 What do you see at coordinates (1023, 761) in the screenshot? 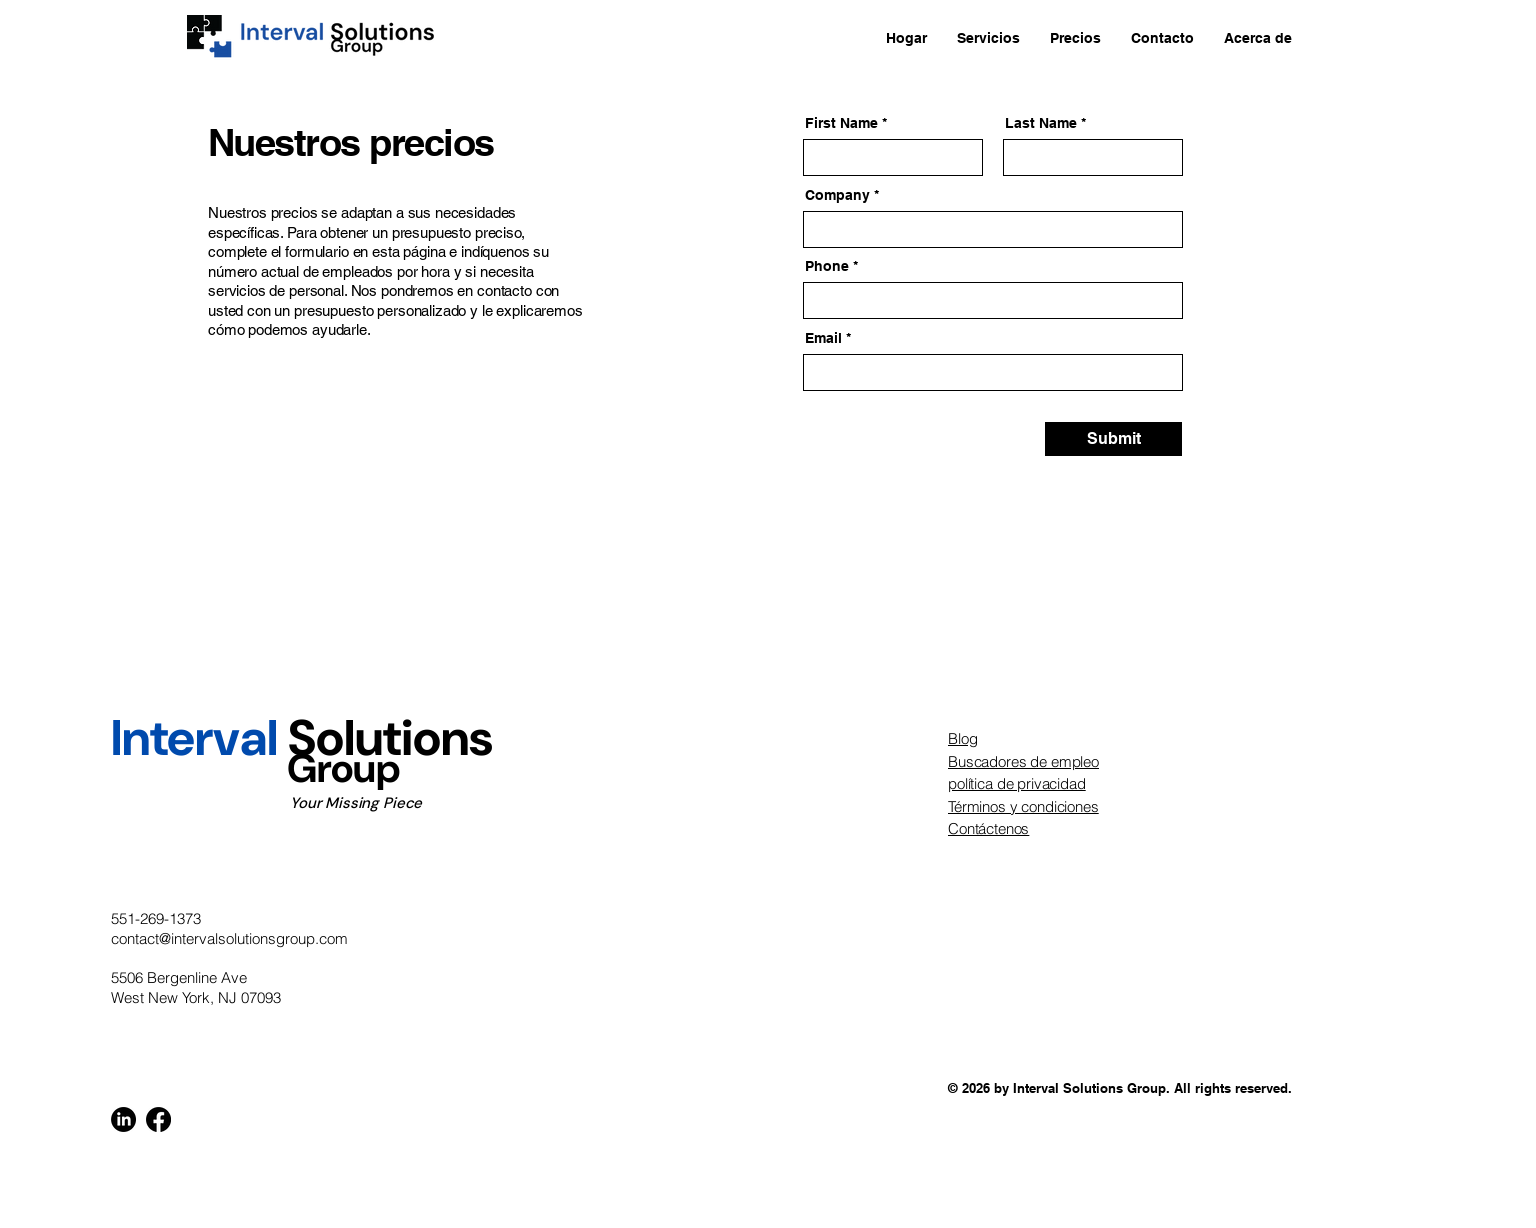
I see `Buscadores de empleo` at bounding box center [1023, 761].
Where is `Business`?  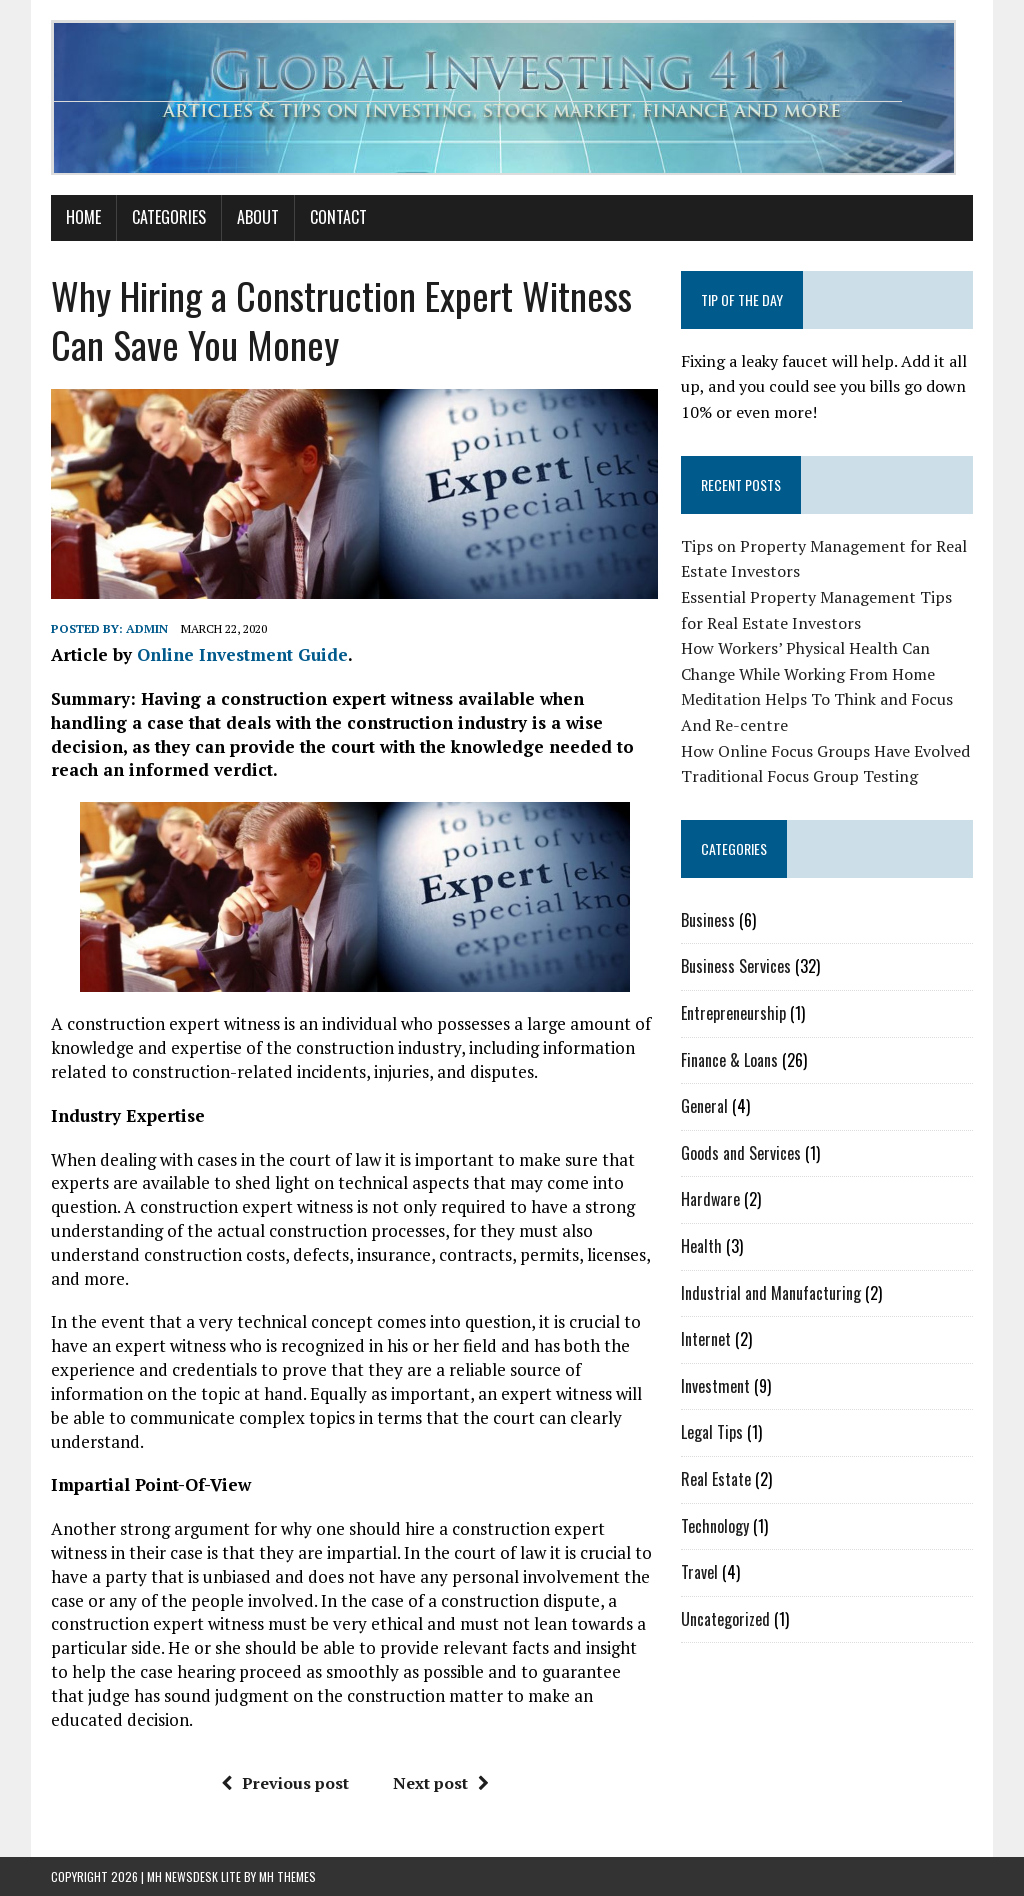
Business is located at coordinates (708, 920).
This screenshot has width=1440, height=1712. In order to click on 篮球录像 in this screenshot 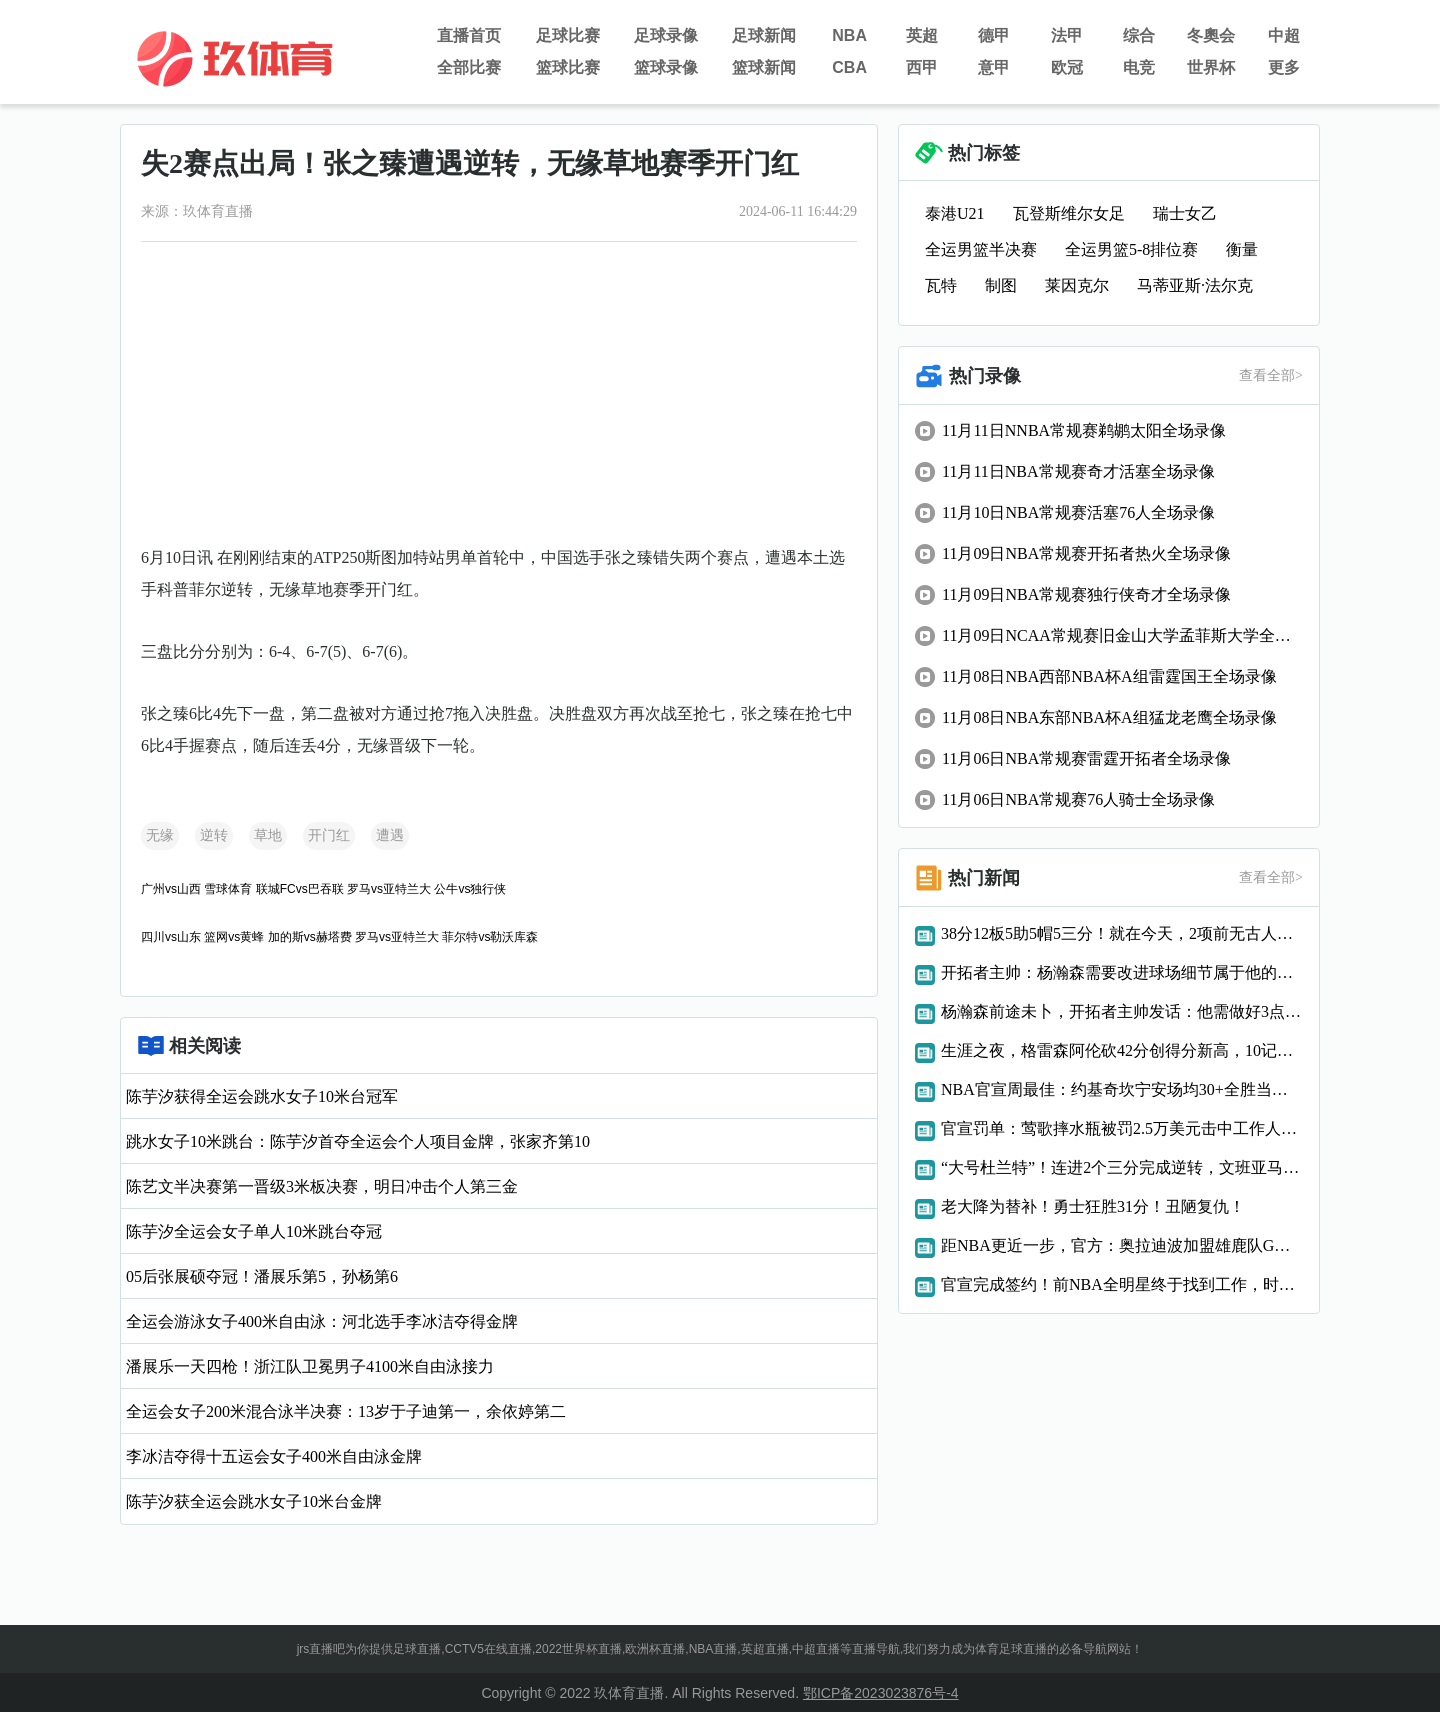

Goal of the exercise:
Give back the material above exactly as written, but omit the images.

Your response:
 What do you see at coordinates (1023, 761) in the screenshot? 
I see `Buscadores de empleo` at bounding box center [1023, 761].
Where is `Business`?  
Business is located at coordinates (708, 920).
This screenshot has width=1440, height=1712. In order to click on 篮球录像 in this screenshot 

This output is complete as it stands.